Am I doing something wrong? How can I change this behaviour? Or have I to manually set the ticks ?
Thanks by advance for any help !
You can use the FuncFormatter from the ticker module to format the ticklabels as you please:
import matplotlib.pyplot as plt
import numpy as np
from matplotlib.ticker import FuncFormatter
x=np.array([1., 2., 3.])
y=2.*x*1.e7
MyFig = plt.figure()
MyAx = MyFig.add_subplot(111)
def sci_notation(x, pos):
return "${:.1f} \\times 10^{{6}}$".format(x / 1.e7)
MyFormatter = FuncFormatter(sci_notation)
MyAx.axes.yaxis.set_major_formatter(MyFormatter)
MyAx.plot(x,y)
plt.show()
On a side note; the "x10^7" value that appears at the top of your axis is not an offset, but a factor used in scientific notation. This behavior can be disabled by calling MyFormatter.use_scientific(False). Numbers will then be displayed as decimals.

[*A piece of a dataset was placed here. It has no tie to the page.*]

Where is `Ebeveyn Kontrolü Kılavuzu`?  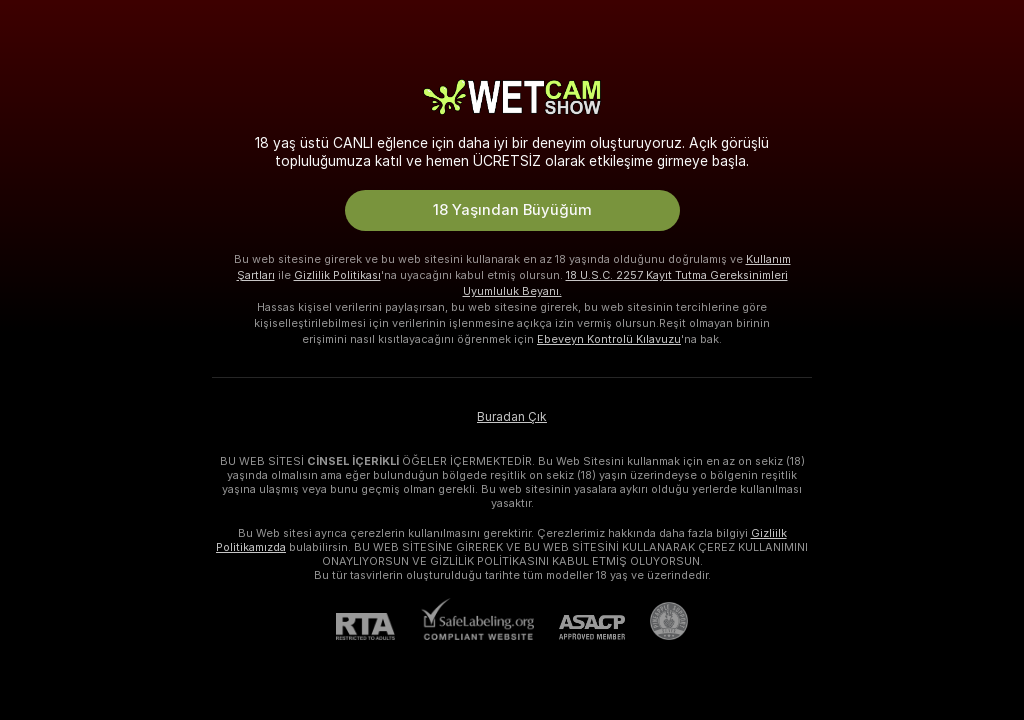 Ebeveyn Kontrolü Kılavuzu is located at coordinates (609, 339).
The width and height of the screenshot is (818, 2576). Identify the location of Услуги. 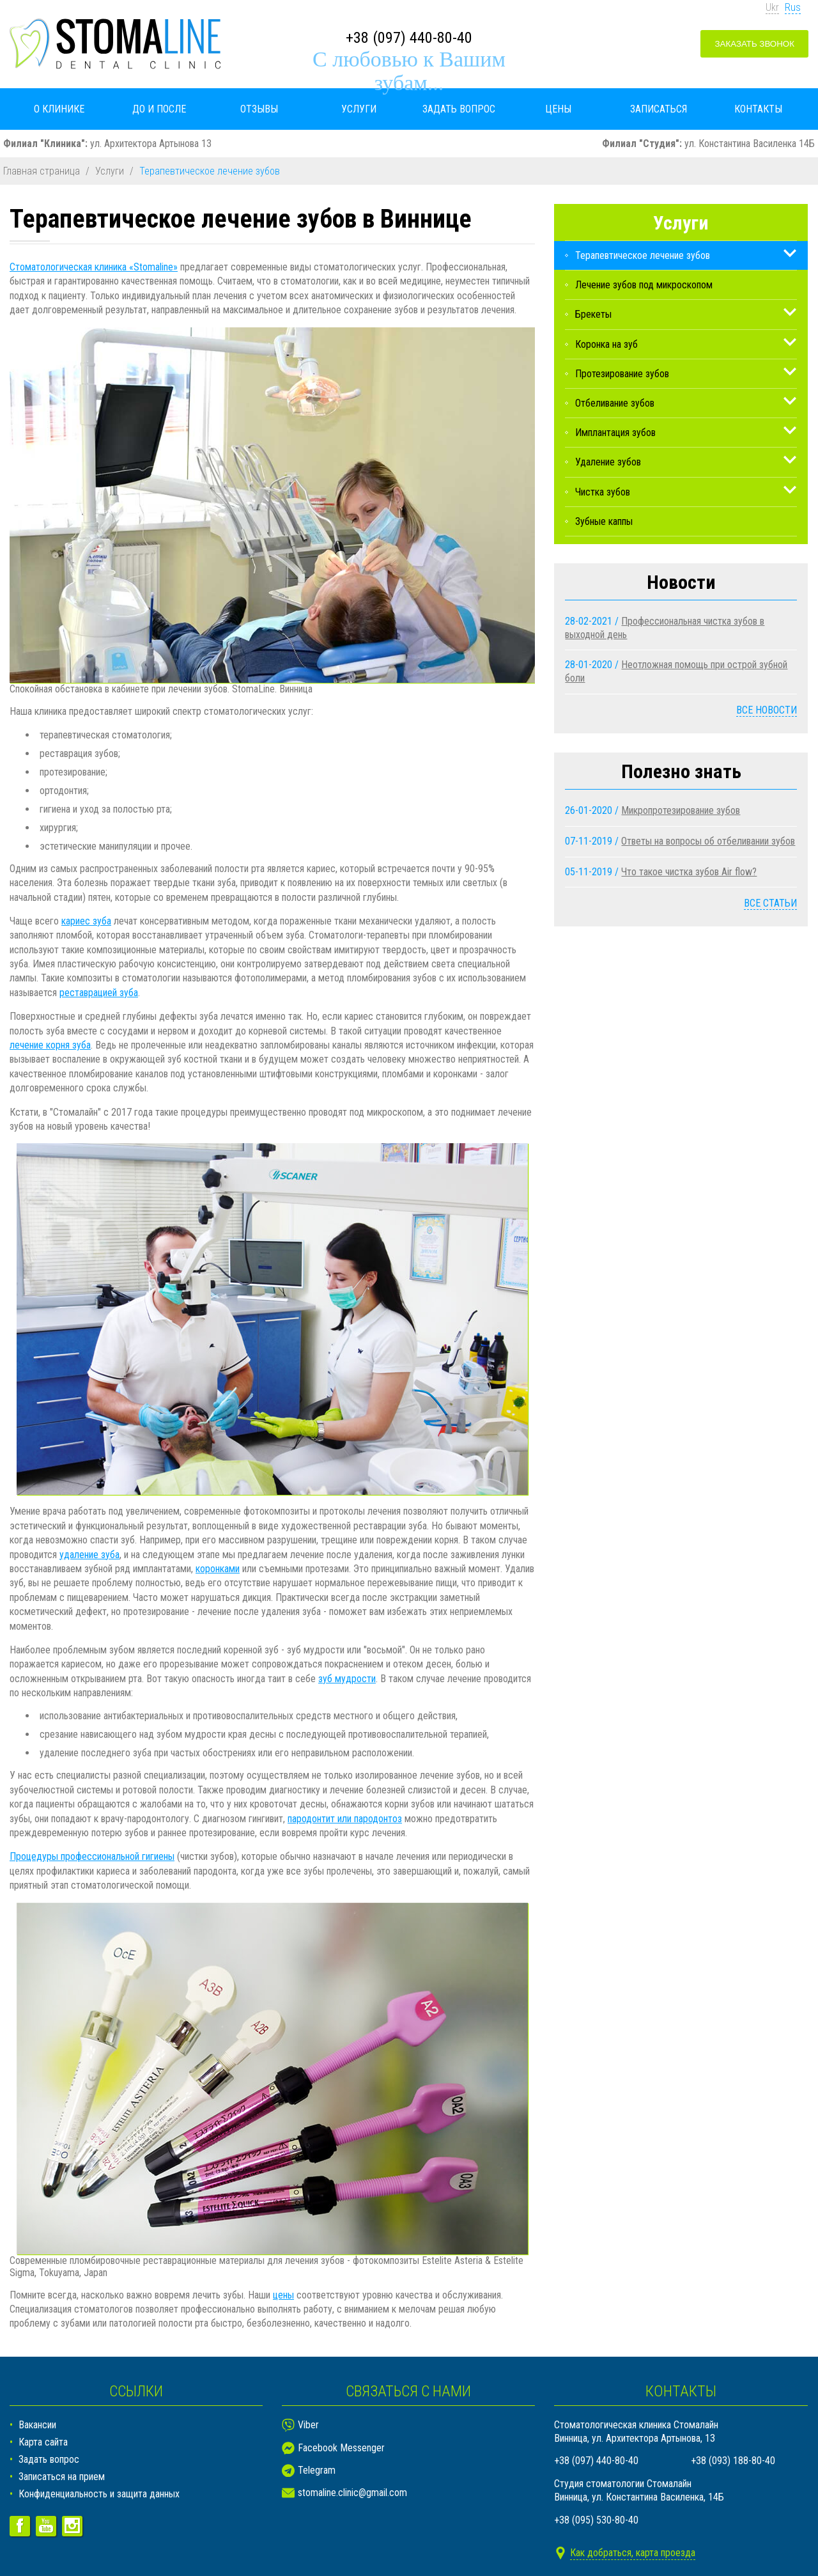 (358, 109).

An offset is a value you have to add (or subtract) to the tickvalues rather than multiply with, as the latter is a scale.
For reference, the line
MyFormatter.useOffset(False)
should be
MyFormatter.set_useOffset(False)
as the first one is a bool (can only have the values True or False), which means it can not be called as a method. The latter is the method used to enable/disable the offset.